Don't worry though, there's loads and loads of sex in Glue anyway. ;)

alsieboo 27-01-2005 14:38:09

that'll make it all worth while then :p

Funkodrom 27-01-2005 14:43:10

That's why you're so eager to get onto Porno right? :cute:

alsieboo 27-01-2005 14:47:30

of course, not because I'd heard it was supposed to be good and I thought it was about time I got around to reading something other than my usual

Funkodrom 27-01-2005 14:48:39

I knew it.

You don't have to read Glue first if you don't want to.

alsieboo 27-01-2005 15:15:03

there was me thinking that I had no choice in the matter

Funkodrom 27-01-2005 15:21:21

Glad I could help.

fp 27-01-2005 17:37:36

I might read Glue now. Had never heard of it before.

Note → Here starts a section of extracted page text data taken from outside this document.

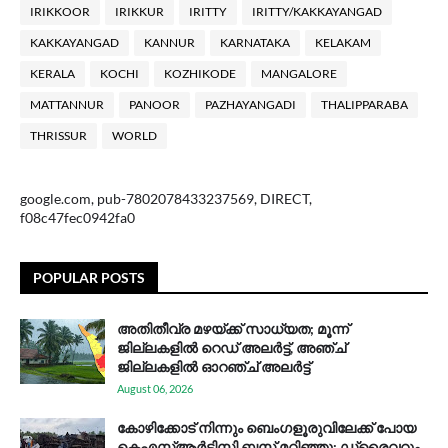
IRIKKOOR
IRIKKUR
IRITTY
IRITTY/KAKKAYANGAD
KAKKAYANGAD
KANNUR
KARNATAKA
KELAKAM
KERALA
KOCHI
KOZHIKODE
MANGALORE
MATTANNUR
PANOOR
PAZHAYANGADI
THALIPPARABA
THRISSUR
WORLD
google.com, pub-7802078433237569, DIRECT,
f08c47fec0942fa0
POPULAR POSTS
അതിതീവ്ര മഴയ്ക്ക് സാധ്യത; മൂന്ന്
ജില്ലകളിൽ റെഡ് അലർട്ട്, അഞ്ച്
ജില്ലകളിൽ ഓറഞ്ച് അലർട്ട്
August 06, 2026
കോഴിക്കോട് നിന്നും ബെംഗളൂരുവിലേക്ക് പോയ
കെഎസ്ആര്‍ടിസി ബസ് മറിഞ്ഞു; ഡ്രൈവറും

alsieboo 28-01-2005 01:21:56

he does have his uses then, I'd always wondered

Funkodrom 28-01-2005 09:25:20


Originally posted by fp
I might read Glue now. Had never heard of it before.
It's good.

sleeping_satsuma 28-01-2005 19:30:09


Originally posted by Funkodrom
I don't get that at all, it's not that hard to work out. I didn't need a translator and I've never even been to Scotland.

After about 20 pages I could read it almost as fast as if it was in non-dialect English.

This was before the film came out and Scotland was suddenly cool :)

sleeping_satsuma 28-01-2005 19:31:12

Is there really a girl from reading in Glue?
We read a book in my work book group and we discovered it had our company in it- that was weird!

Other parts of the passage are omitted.